## WHAT TO WORK ON
Your answer must be a word-for-word copy of the listing, with all pictures excluded.

## THE DATA
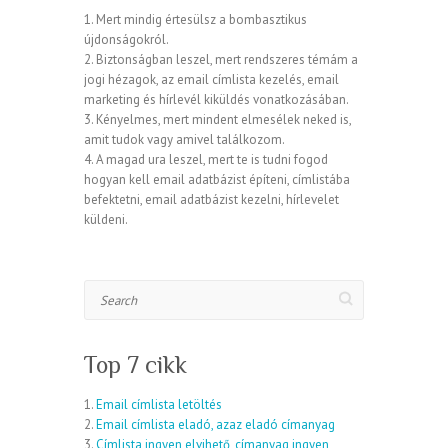
1. Mert mindig értesülsz a bombasztikus
újdonságokról.
2. Biztonságban leszel, mert rendszeres témám a
jogi hézagok, az email címlista kezelés, email
marketing és hírlevél kiküldés vonatkozásában.
3. Kényelmes, mert mindent elmesélek neked is,
amit tudok vagy amivel találkozom.
4. A magad ura leszel, mert te is tudni fogod
hogyan kell email adatbázist építeni, címlistába
befektetni, email adatbázist kezelni, hírlevelet
küldeni.
Search
Top 7 cikk
1.
Email címlista letöltés
2.
Email címlista eladó, azaz eladó címanyag
3.
Címlista ingyen elvihető, címanyag ingyen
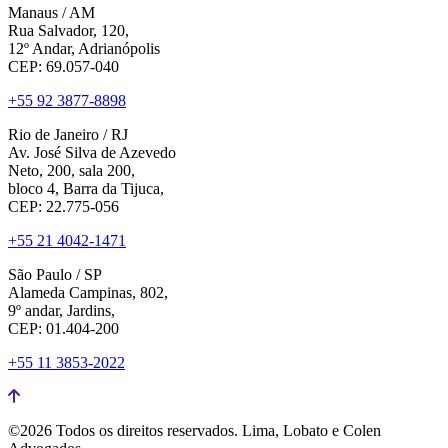
Manaus / AM
Rua Salvador, 120,
12º Andar, Adrianópolis
CEP: 69.057-040
+55 92 3877-8898
Rio de Janeiro / RJ
Av. José Silva de Azevedo
Neto, 200, sala 200,
bloco 4, Barra da Tijuca,
CEP: 22.775-056
+55 21 4042-1471
São Paulo / SP
Alameda Campinas, 802,
9º andar, Jardins,
CEP: 01.404-200
+55 11 3853-2022
©2026 Todos os direitos reservados.
Lima, Lobato e Colen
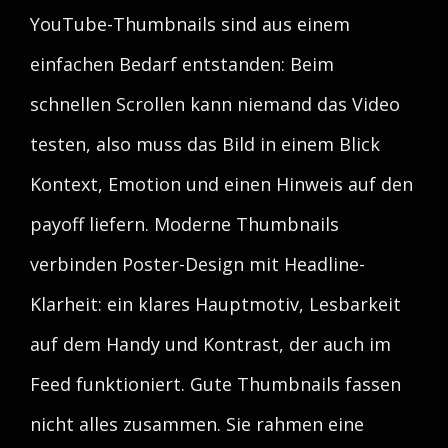
YouTube-Thumbnails sind aus einem
einfachen Bedarf entstanden: Beim
schnellen Scrollen kann niemand das Video
testen, also muss das Bild in einem Blick
Kontext, Emotion und einen Hinweis auf den
payoff liefern. Moderne Thumbnails
verbinden Poster-Design mit Headline-
Klarheit: ein klares Hauptmotiv, Lesbarkeit
auf dem Handy und Kontrast, der auch im
Feed funktioniert. Gute Thumbnails fassen
nicht alles zusammen. Sie rahmen eine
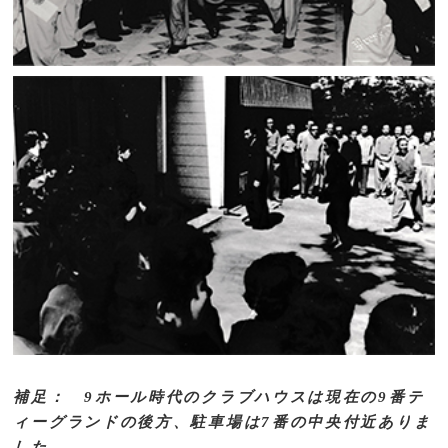
補足： 9ホール時代のクラブハウスは現在の9番テ
ィーグランドの後方、駐車場は7番の中央付近ありま
した。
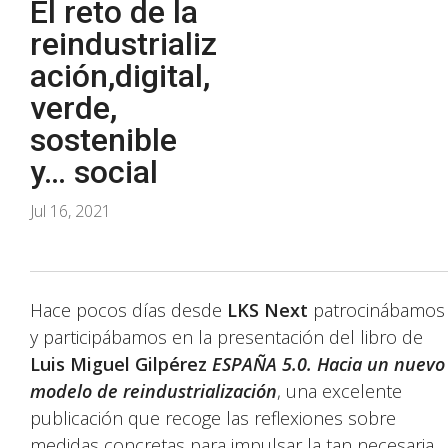
El reto de la
reindustrializ
ación,digital,
verde,
sostenible
y… social
Jul 16, 2021
Hace pocos días desde
LKS Next
patrocinábamos
y participábamos en la presentación del libro de
Luis Miguel Gilpérez
ESPAÑA 5.0. Hacia un nuevo
modelo de reindustrialización
, una excelente
publicación que recoge las reflexiones sobre
medidas concretas para impulsar la tan necesaria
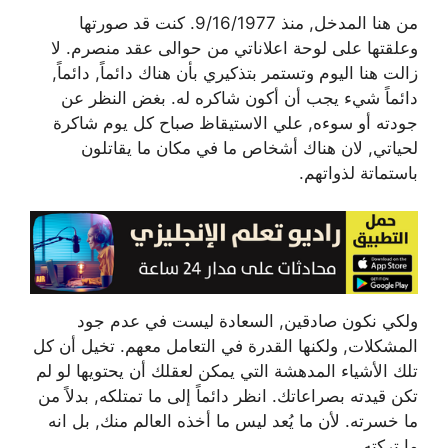
من هنا المدخل, منذ 9/16/1977. كنت قد صورتها
وعلقتها على لوحة اعلاناتي من حوالى عقد منصرم. لا
زالت هنا اليوم وتستمر بتذكيري بأن هناك دائماً, دائماً,
دائماً شيء يجب أن أكون شاكره له. بغض النظر عن
جودته أو سوءه, علي الاستيقاظ صباح كل يوم شاكرة
لحياتي, لان هناك أشخاص ما في مكان ما يقاتلون
باستماتة لذواتهم.
ولكي نكون صادقين, السعادة ليست في عدم جود
المشكلات, ولكنها القدرة في التعامل معهم. تخيل أن كل
تلك الأشياء المدهشة التي يمكن لعقلك أن يحتويها لو لم
تكن قيدته بصراعاتك. انظر دائماً إلى ما تمتلكه, بدلاً من
ما خسرته. لأن ما يُعد ليس ما أخذه العالم منك, بل انه
ما تركته.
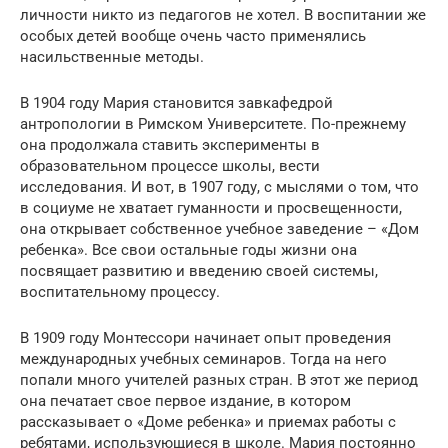
личности никто из педагогов не хотел. В воспитании же
особых детей вообще очень часто применялись
насильственные методы.
В 1904 году Мария становится завкафедрой
антропологии в Римском Университете. По-прежнему
она продолжала ставить эксперименты в
образовательном процессе школы, вести
исследования. И вот, в 1907 году, с мыслями о том, что
в социуме не хватает гуманности и просвещенности,
она открывает собственное учебное заведение – «Дом
ребенка». Все свои остальные годы жизни она
посвящает развитию и введению своей системы,
воспитательному процессу.
В 1909 году Монтессори начинает опыт проведения
международных учебных семинаров. Тогда на него
попали много учителей разных стран. В этот же период
она печатает свое первое издание, в котором
рассказывает о «Доме ребенка» и приемах работы с
ребятами, использующиеся в школе. Мария постоянно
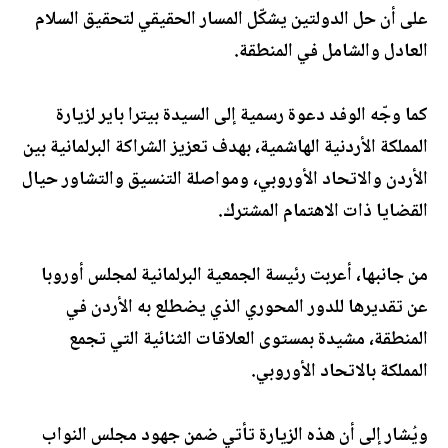
على أن حل الدولتين يشكّل المسار الحقيقي لتحقيق السلام
العادل والشامل في المنطقة.
كما وجّه الوفد دعوة رسمية إلى السيدة بيترا باير لزيارة
المملكة الأردنية الهاشمية، بهدف تعزيز الشراكة البرلمانية بين
الأردن والاتحاد الأوروبي، ومواصلة التنسيق والتشاور حيال
القضايا ذات الاهتمام المشترك.
من جانبها، أعربت رئيسة الجمعية البرلمانية لمجلس أوروبا
عن تقديرها للدور المحوري الذي يضطلع به الأردن في
المنطقة، مشيدة بمستوى العلاقات الثنائية التي تجمع
المملكة بالاتحاد الأوروبي.
ويُشار إلى أن هذه الزيارة تأتي ضمن جهود مجلس النواب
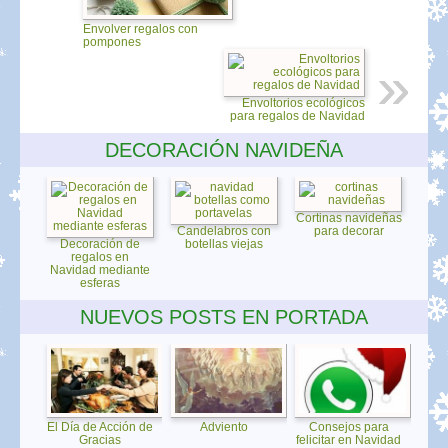
Envolver regalos con
pompones
Envoltorios ecológicos
para regalos de Navidad
DECORACIÓN NAVIDEÑA
Cortinas navideñas
Candelabros con
para decorar
Decoración de
botellas viejas
regalos en
Navidad mediante
esferas
NUEVOS POSTS EN PORTADA
El Día de Acción de
Adviento
Consejos para
Gracias
felicitar en Navidad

## OUTPUT FOR THIS TASK
1. Mert mindig értesülsz a bombasztikus
újdonságokról.
2. Biztonságban leszel, mert rendszeres témám a
jogi hézagok, az email címlista kezelés, email
marketing és hírlevél kiküldés vonatkozásában.
3. Kényelmes, mert mindent elmesélek neked is,
amit tudok vagy amivel találkozom.
4. A magad ura leszel, mert te is tudni fogod
hogyan kell email adatbázist építeni, címlistába
befektetni, email adatbázist kezelni, hírlevelet
küldeni.
Search
Top 7 cikk
1.
Email címlista letöltés
2.
Email címlista eladó, azaz eladó címanyag
3.
Címlista ingyen elvihető, címanyag ingyen
Manaus / AM
Rua Salvador, 120,
12º Andar, Adrianópolis
CEP: 69.057-040
+55 92 3877-8898
Rio de Janeiro / RJ
Av. José Silva de Azevedo
Neto, 200, sala 200,
bloco 4, Barra da Tijuca,
CEP: 22.775-056
+55 21 4042-1471
São Paulo / SP
Alameda Campinas, 802,
9º andar, Jardins,
CEP: 01.404-200
+55 11 3853-2022
©2026 Todos os direitos reservados.
Lima, Lobato e Colen
YouTube-Thumbnails sind aus einem
einfachen Bedarf entstanden: Beim
schnellen Scrollen kann niemand das Video
testen, also muss das Bild in einem Blick
Kontext, Emotion und einen Hinweis auf den
payoff liefern. Moderne Thumbnails
verbinden Poster-Design mit Headline-
Klarheit: ein klares Hauptmotiv, Lesbarkeit
auf dem Handy und Kontrast, der auch im
Feed funktioniert. Gute Thumbnails fassen
nicht alles zusammen. Sie rahmen eine
補足： 9ホール時代のクラブハウスは現在の9番テ
ィーグランドの後方、駐車場は7番の中央付近ありま
した。
El reto de la
reindustrializ
ación,digital,
verde,
sostenible
y… social
Jul 16, 2021
Hace pocos días desde
LKS Next
patrocinábamos
y participábamos en la presentación del libro de
Luis Miguel Gilpérez
ESPAÑA 5.0. Hacia un nuevo
modelo de reindustrialización
, una excelente
publicación que recoge las reflexiones sobre
medidas concretas para impulsar la tan necesaria
من هنا المدخل, منذ 9/16/1977. كنت قد صورتها
وعلقتها على لوحة اعلاناتي من حوالى عقد منصرم. لا
زالت هنا اليوم وتستمر بتذكيري بأن هناك دائماً, دائماً,
دائماً شيء يجب أن أكون شاكره له. بغض النظر عن
جودته أو سوءه, علي الاستيقاظ صباح كل يوم شاكرة
لحياتي, لان هناك أشخاص ما في مكان ما يقاتلون
باستماتة لذواتهم.
ولكي نكون صادقين, السعادة ليست في عدم جود
المشكلات, ولكنها القدرة في التعامل معهم. تخيل أن كل
تلك الأشياء المدهشة التي يمكن لعقلك أن يحتويها لو لم
تكن قيدته بصراعاتك. انظر دائماً إلى ما تمتلكه, بدلاً من
ما خسرته. لأن ما يُعد ليس ما أخذه العالم منك, بل انه
ما تركته.
личности никто из педагогов не хотел. В воспитании же
особых детей вообще очень часто применялись
насильственные методы.
В 1904 году Мария становится завкафедрой
антропологии в Римском Университете. По-прежнему
она продолжала ставить эксперименты в
образовательном процессе школы, вести
исследования. И вот, в 1907 году, с мыслями о том, что
в социуме не хватает гуманности и просвещенности,
она открывает собственное учебное заведение – «Дом
ребенка». Все свои остальные годы жизни она
посвящает развитию и введению своей системы,
воспитательному процессу.
В 1909 году Монтессори начинает опыт проведения
международных учебных семинаров. Тогда на него
попали много учителей разных стран. В этот же период
она печатает свое первое издание, в котором
рассказывает о «Доме ребенка» и приемах работы с
ребятами, использующиеся в школе. Мария постоянно
على أن حل الدولتين يشكّل المسار الحقيقي لتحقيق السلام
العادل والشامل في المنطقة.
كما وجّه الوفد دعوة رسمية إلى السيدة بيترا باير لزيارة
المملكة الأردنية الهاشمية، بهدف تعزيز الشراكة البرلمانية بين
الأردن والاتحاد الأوروبي، ومواصلة التنسيق والتشاور حيال
القضايا ذات الاهتمام المشترك.
من جانبها، أعربت رئيسة الجمعية البرلمانية لمجلس أوروبا
عن تقديرها للدور المحوري الذي يضطلع به الأردن في
المنطقة، مشيدة بمستوى العلاقات الثنائية التي تجمع
المملكة بالاتحاد الأوروبي.
ويُشار إلى أن هذه الزيارة تأتي ضمن جهود مجلس النواب
Envolver regalos con
pompones
Envoltorios ecológicos
para regalos de Navidad
DECORACIÓN NAVIDEÑA
Cortinas navideñas
Candelabros con
para decorar
Decoración de
botellas viejas
regalos en
Navidad mediante
esferas
NUEVOS POSTS EN PORTADA
El Día de Acción de
Adviento
Consejos para
Gracias
felicitar en Navidad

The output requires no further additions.